Extracted page text data
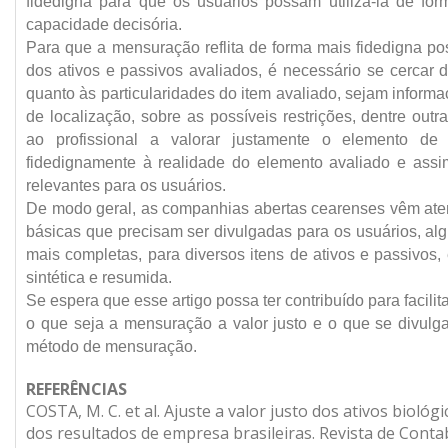
fidedigna para que os usuários possam utilizá-la de for
capacidade decisória.
Para que a mensuração reflita de forma mais fidedigna pos
dos ativos e passivos avaliados, é necessário se cercar 
quanto às particularidades do item avaliado, sejam informa
de localização, sobre as possíveis restrições, dentre outr
ao profissional a valorar justamente o elemento de 
fidedignamente à realidade do elemento avaliado e assi
relevantes para os usuários.
De modo geral, as companhias abertas cearenses vêm at
básicas que precisam ser divulgadas para os usuários, a
mais completas, para diversos itens de ativos e passivos,
sintética e resumida.
Se espera que esse artigo possa ter contribuído para facili
o que seja a mensuração a valor justo e o que se divulga
método de mensuração.
REFERÊNCIAS
COSTA, M. C. et al. Ajuste a valor justo dos ativos biológi
dos resultados de empresa brasileiras. Revista de Cont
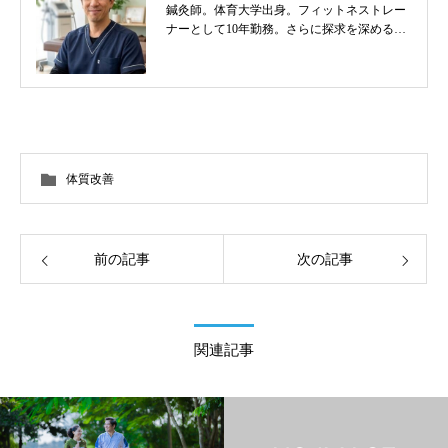
鍼灸師。体育大学出身。フィットネストレー
ナーとして10年勤務。さらに探求を深めるべ
く東洋医学を学び鍼灸師に転身。治療歴20
年。体の整体治療、食いしばり改善治療、そ
の他顔鍼など様々な症状の施術に日々、奔走
しております。
体質改善
前の記事
次の記事
関連記事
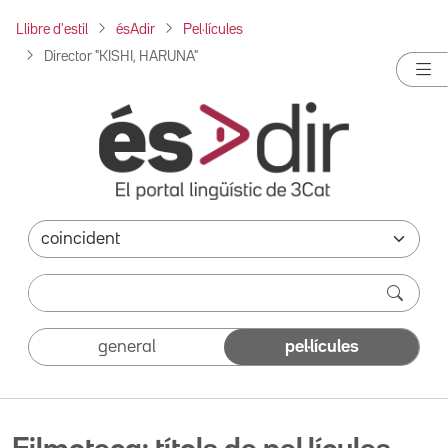
Llibre d'estil
ésAdir
Pel·lícules
Director "KISHI, HARUNA"
general
pel·lícules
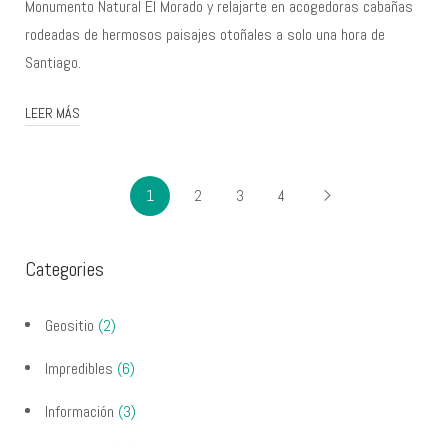
Monumento Natural El Morado y relajarte en acogedoras cabañas
rodeadas de hermosos paisajes otoñales a solo una hora de
Santiago.
LEER MÁS
1
2
3
4
Categories
Geositio
(2)
Impredibles
(6)
Información
(3)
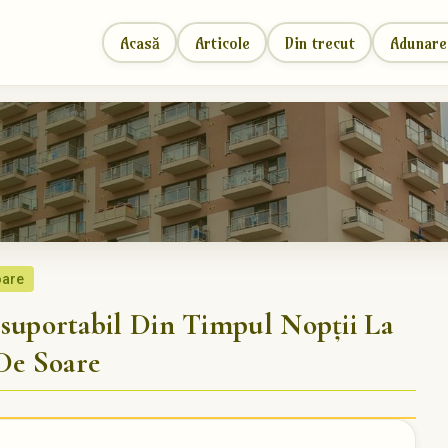
Acasă
Articole
Din trecut
Adunare
oare
portabil Din Timpul Nopții La
De Soare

• Your goal
Could you print all the entries exactly as they stand, with the pictures left out?

• Result for this task
fidedigna para que os usuários possam utilizá-la de for
capacidade decisória.
Para que a mensuração reflita de forma mais fidedigna pos
dos ativos e passivos avaliados, é necessário se cercar 
quanto às particularidades do item avaliado, sejam informa
de localização, sobre as possíveis restrições, dentre outr
ao profissional a valorar justamente o elemento de 
fidedignamente à realidade do elemento avaliado e assi
relevantes para os usuários.
De modo geral, as companhias abertas cearenses vêm at
básicas que precisam ser divulgadas para os usuários, a
mais completas, para diversos itens de ativos e passivos,
sintética e resumida.
Se espera que esse artigo possa ter contribuído para facili
o que seja a mensuração a valor justo e o que se divulga
método de mensuração.
REFERÊNCIAS
COSTA, M. C. et al. Ajuste a valor justo dos ativos biológi
dos resultados de empresa brasileiras. Revista de Cont
鍼灸師。体育大学出身。フィットネストレー
ナーとして10年勤務。さらに探求を深めるべ
く東洋医学を学び鍼灸師に転身。治療歴20
年。体の整体治療、食いしばり改善治療、そ
の他顔鍼など様々な症状の施術に日々、奔走
しております。
体質改善
前の記事
次の記事
関連記事
Llibre d'estil
ésAdir
Pel·lícules
Director "KISHI, HARUNA"
general
pel·lícules
Monumento Natural El Morado y relajarte en acogedoras cabañas
rodeadas de hermosos paisajes otoñales a solo una hora de
Santiago.
LEER MÁS
1
2
3
4
Categories
Geositio
(2)
Impredibles
(6)
Información
(3)
Acasă
Articole
Din trecut
Adunare
oare
portabil Din Timpul Nopții La
De Soare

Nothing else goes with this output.